While helpful for raising finance for large, highly leveraged investments, project finance comes at a cost. Interest rates for project-finance debt are more expensive than government borrowing, and often more expensive than borrowing by established companies. The transaction cost-setting up the contractual structure, and carrying out adequate due diligence-can make it unattractive for smaller deals. For this reason, many smaller PPP projects adapt the non-recourse project finance structure, to achieve greater contractual flexibility, or lower the financing cost.
One option is for project shareholders to back up the project company by providing a corporate guarantee to the lender, for repayment for all or part of the project debt. Box 1.8: Examples of Project Finance Structure with Corporate Guarantees provides examples.

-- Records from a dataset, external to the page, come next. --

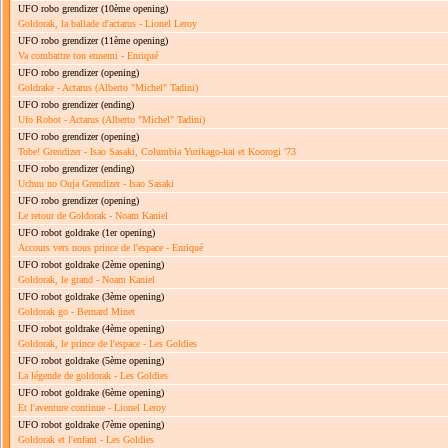
UFO robo grendizer
(10ème opening)
Goldorak, la ballade d'actarus - Lionel Leroy
UFO robo grendizer
(11ème opening)
Va combattre ton ennemi - Enriqué
UFO robo grendizer
(opening)
Goldrake - Actarus (Alberto "Michel" Tadini)
UFO robo grendizer
(ending)
Ufo Robot - Actarus (Alberto "Michel" Tadini)
UFO robo grendizer
(opening)
Tobe! Grendizer - Isao Sasaki, Columbia Yurikago-kai et Koorogi '73
UFO robo grendizer
(ending)
Uchuu no Ouja Grendizer - Isao Sasaki
UFO robo grendizer
(opening)
Le retour de Goldorak - Noam Kaniel
UFO robot goldrake
(1er opening)
Accours vers nous prince de l'espace - Enriqué
UFO robot goldrake
(2ème opening)
Goldorak, le grand - Noam Kaniel
UFO robot goldrake
(3ème opening)
Goldorak go - Bernard Minet
UFO robot goldrake
(4ème opening)
Goldorak, le prince de l'espace - Les Goldies
UFO robot goldrake
(5ème opening)
La légende de goldorak - Les Goldies
UFO robot goldrake
(6ème opening)
Et l'aventure continue - Lionel Leroy
UFO robot goldrake
(7ème opening)
Goldorak et l'enfant - Les Goldies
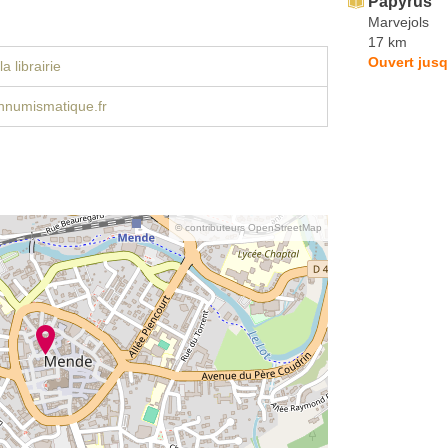
Papyrus
Marvejols
17 km
Ouvert jusq
a librairie
numismatique.fr
© contributeurs OpenStreetMap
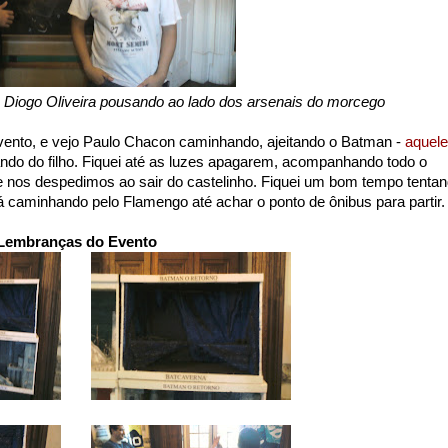
Diogo Oliveira pousando ao lado dos arsenais do morcego
 evento, e vejo Paulo Chacon caminhando, ajeitando o Batman -
aquele
ndo do filho. Fiquei até as luzes apagarem, acompanhando todo o
e nos despedimos ao sair do castelinho. Fiquei um bom tempo tenta
 lá caminhando pelo Flamengo até achar o ponto de ônibus para partir.
Lembranças do Evento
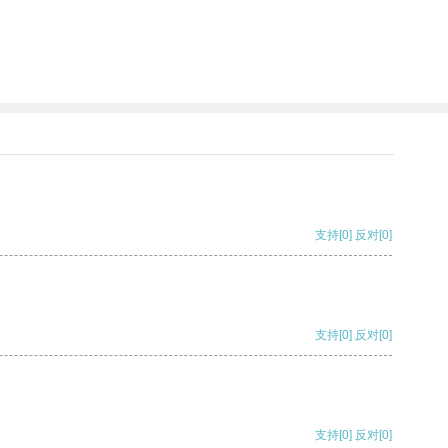
支持
[0]
反对
[0]
支持
[0]
反对
[0]
支持
[0]
反对
[0]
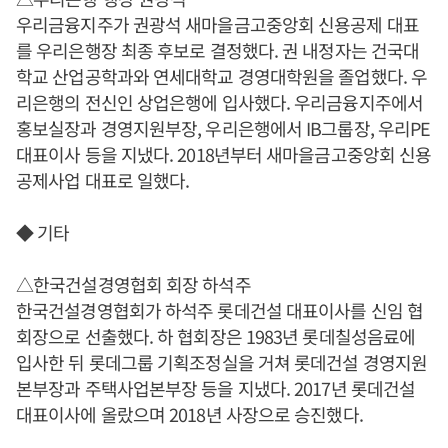
우리금융지주가 권광석 새마을금고중앙회 신용공제 대표
를 우리은행장 최종 후보로 결정했다. 권 내정자는 건국대
학교 산업공학과와 연세대학교 경영대학원을 졸업했다. 우
리은행의 전신인 상업은행에 입사했다. 우리금융지주에서
홍보실장과 경영지원부장, 우리은행에서 IB그룹장, 우리PE
대표이사 등을 지냈다. 2018년부터 새마을금고중앙회 신용
공제사업 대표로 일했다.
◆ 기타
△한국건설경영협회 회장 하석주
한국건설경영협회가 하석주 롯데건설 대표이사를 신임 협
회장으로 선출했다. 하 협회장은 1983년 롯데칠성음료에
입사한 뒤 롯데그룹 기획조정실을 거쳐 롯데건설 경영지원
본부장과 주택사업본부장 등을 지냈다. 2017년 롯데건설
대표이사에 올랐으며 2018년 사장으로 승진했다.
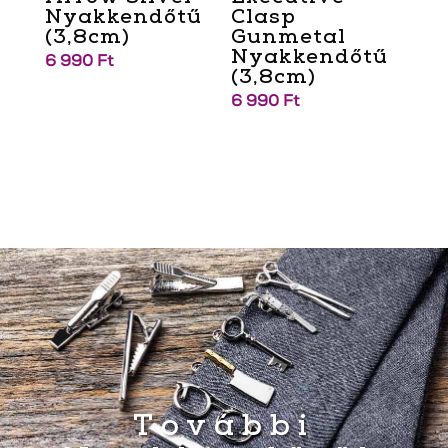
Nyakkendőtű
Clasp
(3,8cm)
Gunmetal
Nyakkendőtű
6 990
Ft
(3,8cm)
6 990
Ft
További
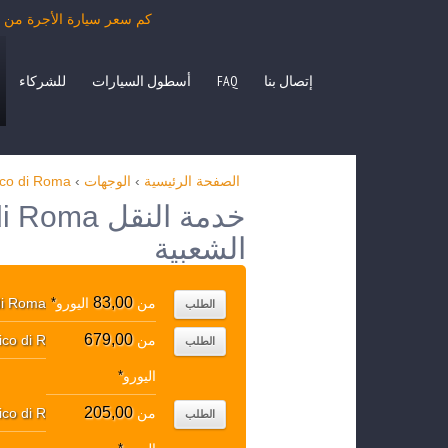
كم سعر سيارة الأجرة من Porto Turistico di Roma بمرسيدس الفئة E، S، حافلة صغيرة VIANO، VITO أو حافلة الدرجة السياحية.
إتصال بنا
FAQ
أسطول السيارات
للشركاء
الصفحة الرئيسية
›
الوجهات
›
tico di Roma
الشعبية
83,00
من
اليورو
*
 di Roma
الطلب
679,00
من
co di R..
الطلب
اليورو
*
205,00
من
co di R..
الطلب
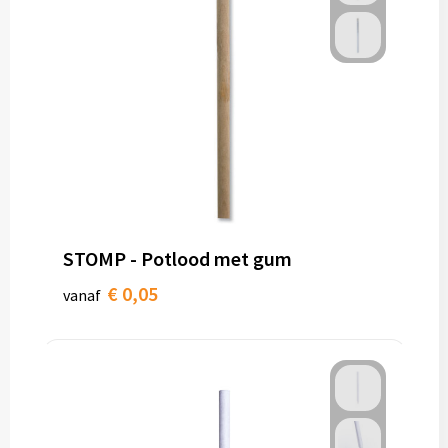
STOMP - Potlood met gum
€ 0,05
vanaf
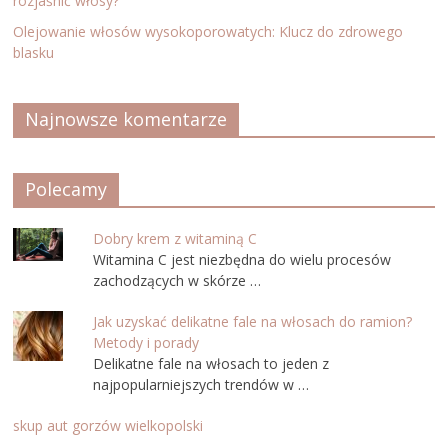
rozjaśnić włosy?
Olejowanie włosów wysokoporowatych: Klucz do zdrowego
blasku
Najnowsze komentarze
Polecamy
Dobry krem z witaminą C
Witamina C jest niezbędna do wielu procesów
zachodzących w skórze …
Jak uzyskać delikatne fale na włosach do ramion?
Metody i porady
Delikatne fale na włosach to jeden z
najpopularniejszych trendów w …
skup aut gorzów wielkopolski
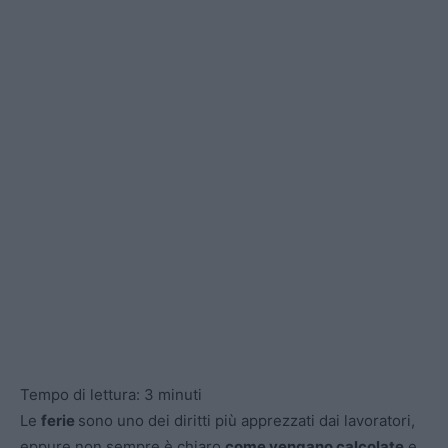
Tempo di lettura:
3
minuti
Le
ferie
sono uno dei diritti più apprezzati dai lavoratori,
eppure non sempre è chiaro
come vengano calcolate
e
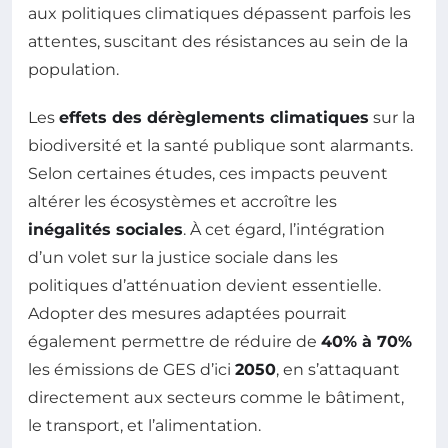
aux politiques climatiques dépassent parfois les
attentes, suscitant des résistances au sein de la
population.
Les
effets des dérèglements climatiques
sur la
biodiversité et la santé publique sont alarmants.
Selon certaines études, ces impacts peuvent
altérer les écosystèmes et accroître les
inégalités sociales
. À cet égard, l’intégration
d’un volet sur la justice sociale dans les
politiques d’atténuation devient essentielle.
Adopter des mesures adaptées pourrait
également permettre de réduire de
40% à 70%
les émissions de GES d’ici
2050
, en s’attaquant
directement aux secteurs comme le bâtiment,
le transport, et l’alimentation.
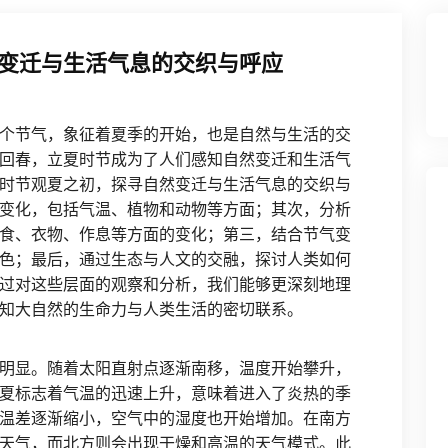
变迁与生活气息的交织与呼应
个节气，象征着夏季的开始，也是自然与生活的交
回春，立夏时节成为了人们感知自然变迁和生活气
时节观夏之初，探寻自然变迁与生活气息的交织与
变化，包括气温、植物和动物等方面；其次，分析
食、衣物、作息等方面的变化；第三，结合节气变
色；最后，通过生态与人文的交融，探讨人类如何
过对这些层面的观察和分析，我们能够更深刻地理
知大自然的生命力与人类生活的密切联系。
明显。随着太阳直射点逐渐南移，温度开始攀升，
夏标志着气温的迅速上升，意味着进入了炎热的季
温差逐渐缩小，空气中的湿度也开始增加。在南方
天气，而北方则会出现干燥和高温的天气模式。此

Box 1.8: Examples of Project Finance Structure with Corporate Guarantees In some cases, a project company may be unable to raise finance on a non-recourse basis. One option is for a major project shareholder to provide a partial or full guarantee on the project debt. For example: • In 1997, a concession for the eastern section of metro Manila was awarded to the Manila Water Company, a consortium led by the Ayala Corporation of the Philippines, with interests from United Utilities, Bechtel, and the Mitsubishi Corporation. In the wake of the Asian Financial Crisis, the Manila Water Company was unable to raise debt to finance investments on a non-recourse project finance-basis, so Ayala provided a corporate guarantee to back up the project company • In 1992, an oil pipeline in Colombia was being developed as a joint-venture between the national oil company and international oil companies with the IFC as the main lender. At the time, the IFC was concerned about possible guerilla attacks and the project stalled. To move forward, the shareholders provided a full loan guarantee on the project. Sources: Esguerra, J. (2003) The Corporate Muddle of Manila's Water Concessions, New York , USA: WaterAid and Tearfund, page 19; International Finance Corporation, Project Finance in Developing Countries (Lessons of Experience Number 7), Washington, DC, Box 5.7, page 68 |
Another alternative to lower the cost of finance for a PPP is for the government to participate in the finance structure, as described in Section: 1.4.3: The Role of Public Finance in PPPs. The government-or a government-owned financial institution-could provide finance as a lender to the project company, or could provide a guarantee to some or all of the project debt.